RickGelhausen commented 3 years ago

Hi,

I want to use your tool to analyze an E.coli dataset containing both classical RiboSEQ data and TIS data.

So far, I have been able to run all the modules independently as described in your documentation. In your publication, Figure 1 describes the workflow quite nicely and indicates that the results of Module B and C can be merged/used together to find new smORFs.

However, I do not understand, based on your documentation, how to combine the results. From what I understand, I would use the resulting "TIS_candidates.txt" to filter the results in the "RPF_translated.txt" (Module B step4) or "RPF_3nt_translated.txt" (Module B step5). Would this be the correct way to use the results?

Thank you in advance for your help.

AlexanderBartholomaeus commented 3 years ago

Hi Rick,

both module B and module C use BED files as input. In general this can be anything you like (as long as the chromsome + location information fit the information in the bam files).

You suggested to use the results from step 8 (TIS_candidates.txt) and use this in step 4 or step 5. I would go from general to specific. This mean: module A is most general and can gives all possible ORFs, module B is more specific and will give ORFs with ribosomal signature (it is not really clear where the ribosome started) but module C gives only ribosomes that start (in theory). Thus, I suggest to follow the numbered steps from low to high and I would use the results from step 4 or 5 and apply it to step 7+8.

Our results in the smORFer paper support that TIS data is most specific. Unfortunately, it is only rarely available. I am very curious to see more data and more analysis on the same data.

Best, Alex

RickGelhausen commented 3 years ago

Hi Alex,

thank you for your quick reply. I see now that my issue was written in a confusing way.

I already ran all the modules as specified in the documentation, the question was about how to use the 3 output files together in the end, as shown in Figure 1 in the publication, to get a list of smORFs.

So what I wanted to ask was not whether I can use step 8 as an input for step 4+5 but rather whether I can use the step 8 results and overlap the start codons determined like this with the results from step 4 or step 5, to get a list of smORFs (with verified start and stop codon).

But if I understand you correctly, I can directly use the results of step 4+5 to run step 7+8, rather than using the pORFs from step 1. That should give me a list with valid start codons, which I can the use to collect a list of smORFs from the previous predictions.

Sorry, I was confused by the Figure 1, as it looked to me like Module B and C should be run independently and then used together later.

I was able to observe the same regarding TIS data, it is a very valuable method to determine novel sORFs.

Cheers, Rick

AlexanderBartholomaeus commented 3 years ago

Hi Rick,

you are right in Figure 1 the schema shows that all ORFs from module A are used for module B (steps 4+5) and module C (step 7+8).

Would it help if I add a small helper script to intersect full BED files from full ORFs (as resulting from step4+5) with BED files with the start codons (as resulting from step 7+8)?

RickGelhausen commented 3 years ago

Hi Alex,

I think that would be very beneficial to me and future users of the tool.
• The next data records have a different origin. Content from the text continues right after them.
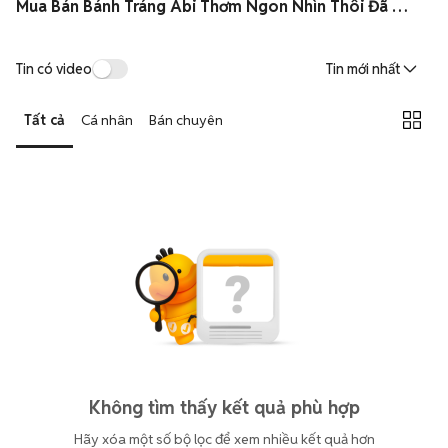
Mua Bán Bánh Tráng Abi Thơm Ngon Nhìn Thôi Đã Thèm Giá Rẻ
Tin có video
Tin mới nhất
Tất cả
Cá nhân
Bán chuyên
Không tìm thấy kết quả phù hợp
Hãy xóa một số bộ lọc để xem nhiều kết quả hơn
This would enable users to get a quick table of results to check.

In the meantime I had some time to analyze my results in more detail. I still think such an intersection would be nice to find strong candidate ORFs. But I noticed that this only makes sense if both RIBOseq and TISseq data are of similar quality.

In my case the RIBOseq data has quite low coverage, and the TIS data is quite good. This results in a loss of good candidates when only looking at the intersection. But from my experience, RIBOseq data is usually of higher or equal quality than the current TIS data.

AlexanderBartholomaeus commented 2 years ago

Hi @RickGelhausen

Finally I added a new helper script called 'overlap_candidates.R' and updated the documentation. This script is supposed to work on the TIS candidates from module C and find the overlap of results from module A or B. Maybe you find the time to confirm that it is working.